# Please vote for Nissa!



## Nissa Fiona (Nov 4, 2007)

Click here to vote for Nissa!


----------



## Maidto2Maltese (Oct 19, 2004)

:thumbsup: Just voted for your sweetie!! count at 55


----------



## njdrake (Apr 23, 2007)

I've been voting and you can vote once a day. :wub:


----------



## mysugarbears (Aug 13, 2007)

I love that picture of Nissa, she now has 56 votes.


----------



## Nissa Fiona (Nov 4, 2007)

Thanks soooooooo much everyone! xoxo


----------



## LUCY N PETS (Apr 21, 2009)

She now has 57 votes, and I just love :wub: her outfit and bed.
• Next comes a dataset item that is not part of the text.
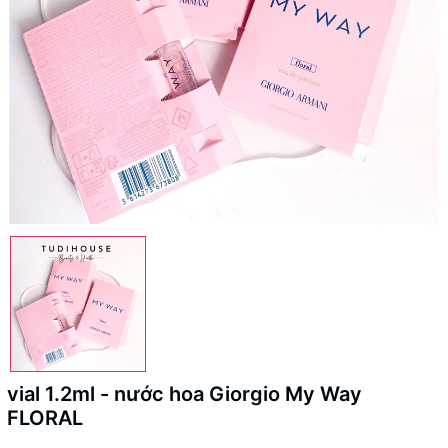
vial 1.2ml - nước hoa Giorgio My Way
FLORAL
I want one just like it for Breeze.


----------



## Canada (Jun 4, 2009)

Muffy just voted for her pal Nissa! She is now at 59! Go Nissa! :Good luck: 
I adore her Zebra/Hot Pink ensemble. Very chic! B)


----------



## Starsmom (Jan 31, 2009)

Make that 58! Great pic, with contrasting colors - HOT PINK, and Zebra stripes - WOW! :biggrin:


----------



## roxybaby22 (Feb 25, 2009)

I voted for her! She is very well coordinated!


----------



## angel's mom (Feb 14, 2007)

Now she's at 63


----------



## anouk (Nov 3, 2006)

Just voted, that pic is a winner for sure!


----------



## I found nemo (Feb 23, 2006)

I just voted! :wub: :biggrin:


----------



## iheartbisou (Feb 13, 2007)

i voted at 51. All the dogs are cute, but honestly Nissa *is* the cutest one up there!


----------



## Maidto2Maltese (Oct 19, 2004)

I just went to vote for today and noticed it didn't 'take" ( was @ 69 and still at 69 after my vote today). I read the rules and see there has to be 12 hours between votes so I'll have to do it again later. I had voted just before 11PM last night according to my post above.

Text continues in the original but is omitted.